According to Lao Dong, on May 14, the Japanese Yen (JPY) continued to increase against the US Dollar (USD), causing the USD/JPY pair to decrease to nearly 147 - the lowest level of the day.

This movement marks the second consecutive increase of Dong Yen, in the middle of the market context is in favor of the possibility that the Central Bank of Japan (BOJ) will continue to raise interest rates, while the US Federal Reserve (Fed) may soon start the interest rate cut cycle this year.
The main motivation to promote the rising momentum of JPY comes from the "hawk" statement of Deputy Governor Boj - Mr. Shinichi Uchida. He affirmed that Boj is willing to continue raising interest rates if growth and inflation are expected. In the context of inflation in Japan, which is stable around the target, the market assesses that BoJ will gradually withdraw from the super monetary policy that lasts over the past decade.

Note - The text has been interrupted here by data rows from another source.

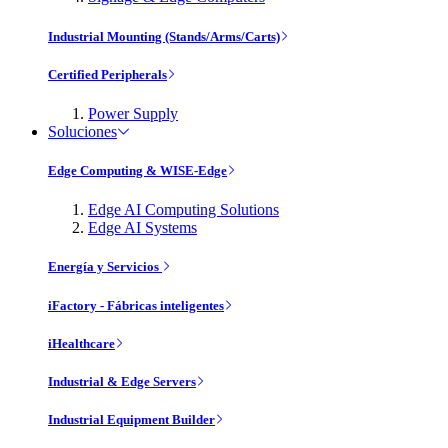
Industrial Mounting (Stands/Arms/Carts)
Certified Peripherals
Power Supply
Soluciones
Edge Computing & WISE-Edge
Edge AI Computing Solutions
Edge AI Systems
Energía y Servicios
iFactory - Fábricas inteligentes
iHealthcare
Industrial & Edge Servers
Industrial Equipment Builder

In contrast, in the US, April consumer inflation data showed a cooling trend. Specifically, the total CPI decreased to 2.3% over the same period last year (compared to 2.4% in March), while the core CPI remained at 2.8% - in line with expectations. This reinforces expectations that the Fed will start cutting interest rates from the second half of 2025. Currently, the market is pricing in about 56 basis points of cut this year.
The difference in monetary policy orientation between BoJ and Fed is creating a clear advantage for the Yen. While the Fed is about to "rotate the shaft", BoJ is getting closer to the policy normalize. This is the factor that supports the increase in JPY in short and medium term.
With the current context, analysts think that USD/JPY may continue to be under pressure to decrease in the coming sessions. If the exchange rate breaks the support of 147, the next goal may be region 146.50 or lower. However, the decline may be limited if the global risk psychology is strongly improved, reducing demand for shelter properties like JPY.